%%
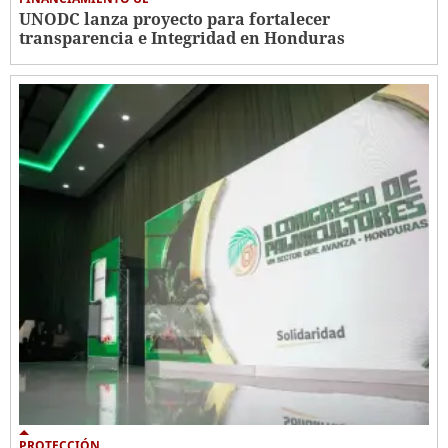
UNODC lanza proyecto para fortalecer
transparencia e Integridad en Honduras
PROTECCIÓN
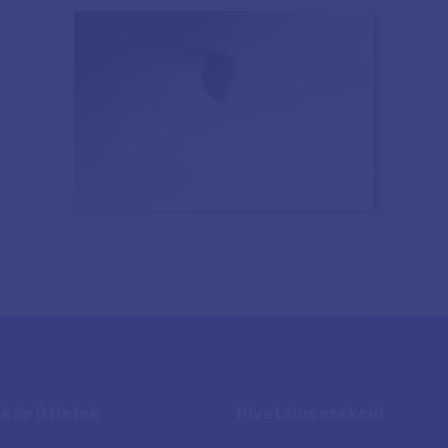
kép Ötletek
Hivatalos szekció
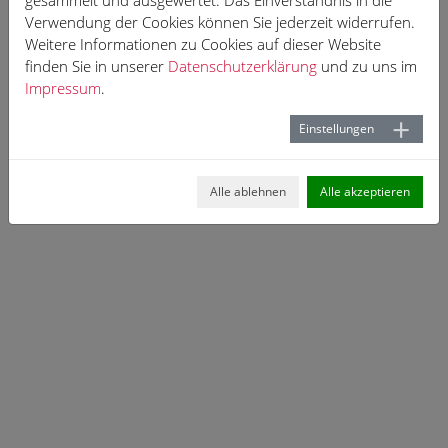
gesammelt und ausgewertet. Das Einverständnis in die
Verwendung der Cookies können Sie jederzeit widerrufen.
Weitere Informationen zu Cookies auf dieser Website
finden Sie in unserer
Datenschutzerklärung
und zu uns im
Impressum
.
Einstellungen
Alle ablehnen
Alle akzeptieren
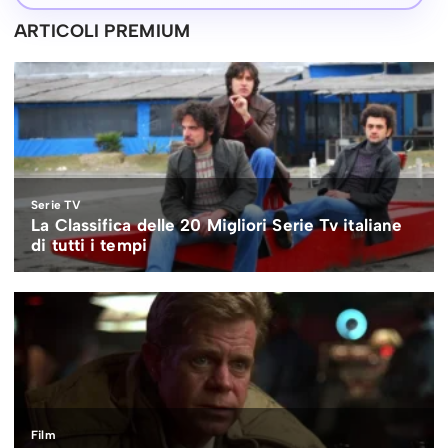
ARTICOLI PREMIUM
%%
### Try it
From the first line to the last, reproduce the listing above exactly, leaving the pictures out.

### Written response
UNODC lanza proyecto para fortalecer
transparencia e Integridad en Honduras
PROTECCIÓN
kép Ötletek
Hivatalos szekció
gesammelt und ausgewertet. Das Einverständnis in die
Verwendung der Cookies können Sie jederzeit widerrufen.
Weitere Informationen zu Cookies auf dieser Website
finden Sie in unserer
Datenschutzerklärung
und zu uns im
Impressum
.
Einstellungen
Alle ablehnen
Alle akzeptieren
ARTICOLI PREMIUM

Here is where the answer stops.